Down the Cape: no longer a road trip

We picked the beach photo above as the header for our blog because it depicts one of our favorite wide open spaces — Cape Cod Bay from a beach we can walk to in Brewster.  GHB and LHB have spent hours observing and catching hermit crabs in the tidal grasses, and when the tide is all the way out, we can walk for what feels like miles across the flats.

Before the 2000-mile Chicago roundtrip, driving down to the Cape was an annual road trip tradition.  All our previous road trips had been within the cozy distances of a New England vacation.  Cape Cod, Storyland (NH), Lake Champlain and Burlington (VT).  I think our longest haul had been to visit dear friends Betsy and Dave in Farmington, Maine — about 5 or 6 hours, depending on the usual factors of traffic and needing to stop for bathrooms or munchkins. We’ve also visited cousins in New Rochelle (NY), but I think that actually took under 5 hours.

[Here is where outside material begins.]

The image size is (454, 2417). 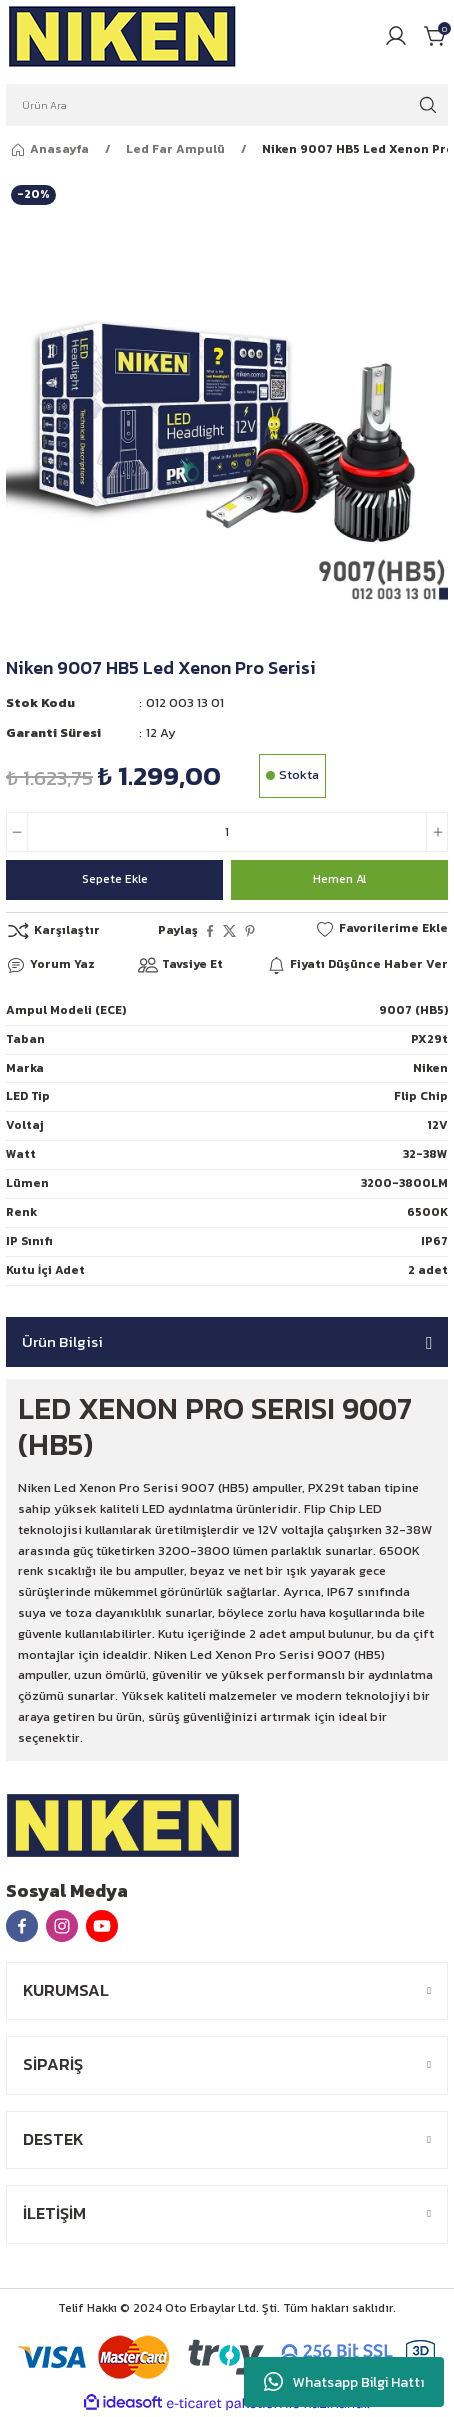 I want to click on [Cart], so click(x=436, y=36).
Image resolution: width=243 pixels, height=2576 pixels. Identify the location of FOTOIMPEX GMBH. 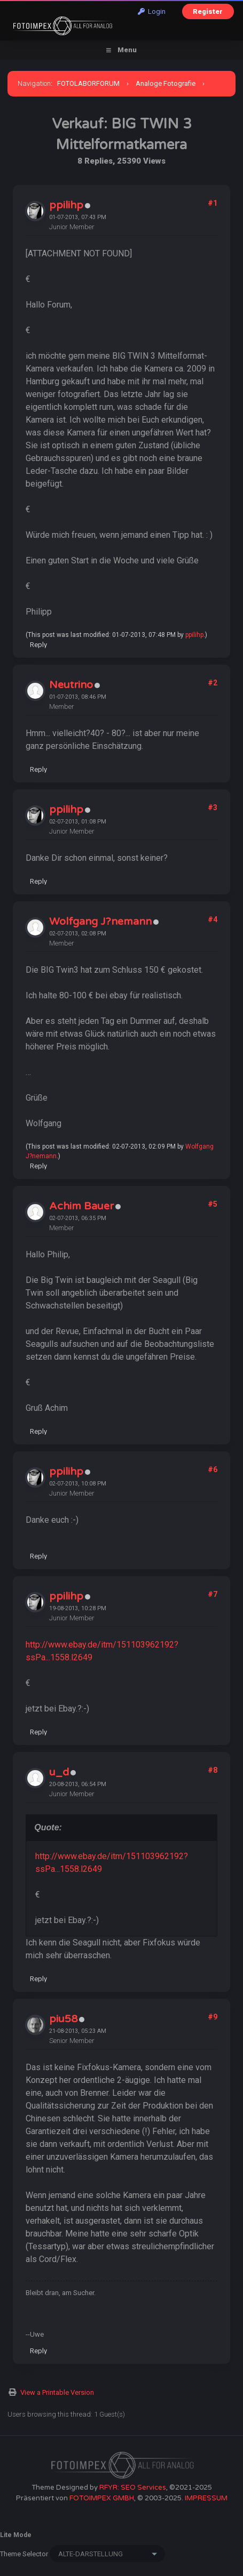 (101, 2498).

So we’ve done numerous drives of 3 to 5 hours.  GHB and LHB are happy to enjoy the particular delights of traditional road trip food (easy access to Happy Meals) and other customary highway rituals (license plate game, loud Johnny Cash tunes, singing along with Janis to “Me and Bobby McGee”).

Still, these drives don’t feel like road trips I remember from my own childhood.  Is that because they are actually shorter, or because when you’re doing the driving, the distances seem shorter?  Two weeks before the Chicago trip we were on the Cape for our annual stay in Brewster – the most relaxing week of the year.  Even though my week was interrupted by a work obligation, the days down there by the bay, taking an outdoor shower or sitting by a kettle pond, felt worlds away.  I guess we don’t always have to travel great distances to get that feeling.  We met up with a college friend and her adorable girls, who are close in age to GHB and LHB.  She said that New Englanders frequently vacation only an hour or two from home.  It makes sense — the region is geographically varied, densely populated, and offers beaches, islands, mountains, and lakes.  I would not give up a summer visit to Cape Cod for ANYTHING.  The distance is short and reminds me that a vacation is where and when we make it.  But in spite of the Cape traffic and stopping at the Plymouth rest area, in light of the Chicago drive, I doubt any of us will think of the 2-hour drive from Arlington to the Cranberry Highway as a road trip anymore.